Proposition 24, which was adopted by the statewide electorate at the November 3 general election, creates the California Privacy Rights Act of 2020 (CPRA). After the enactment of the California Consumer Privacy Act of 2018 (CCPA), the Legislature has amended the CCPA statutes that are found in California’s Civil Code. With the adoption of Prop. 24, will the Legislature be able to amend the CPRA?
At the outset, the California Constitution provides the basis for whether the Legislature can amend an initiative measure that was adopted by the voters. Article II, Section 10(c), in the second sentence, provides: “The Legislature may amend or repeal an initiative statute by another statute that becomes effective only when approved by the electors unless the initiative statute permits amendment or repeal without the electors’ approval.” As a result, the general rule is that amending an initiative requires the passage of another initiative, unless the prior initiative allows amendment by the Legislature.

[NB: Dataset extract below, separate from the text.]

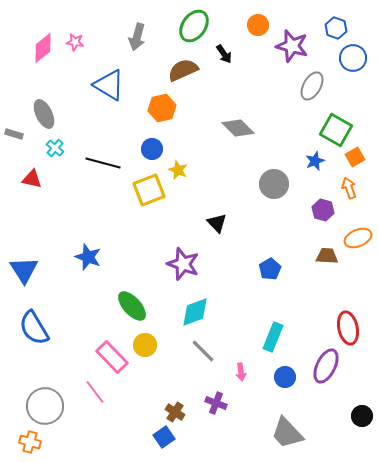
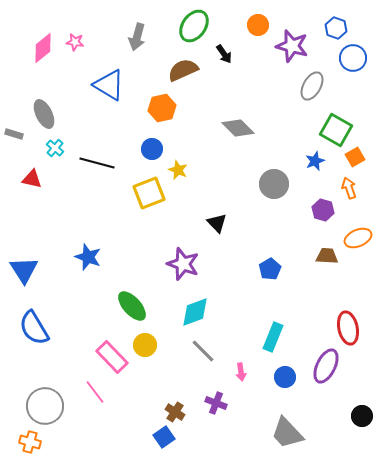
black line at (103, 163): moved 6 px left
yellow square at (149, 190): moved 3 px down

So, what does Prop. 24 provide? Section 25 of Prop. 24 is titled “Amendment.” In subdivision (a), Prop. 24 allows amendment to its provisions by a statute adopted by a majority vote of the Legislature and signature by the Governor. A statutory amendment adopted by the Legislature and signed into law by the Governor must be “consistent with and further the purpose and intent of this act as set forth in Section 3…”
Section 3 of Prop. 24 is extensive and deals with “purpose and Intent” of the ballot measure. Specifically, Section 3 provides that, “in enacting this act, it is the purpose and intent of the people of the State of California to further protect consumers’ rights, including the constitutional right of privacy. The implementation of this act shall be guided by the following principles:”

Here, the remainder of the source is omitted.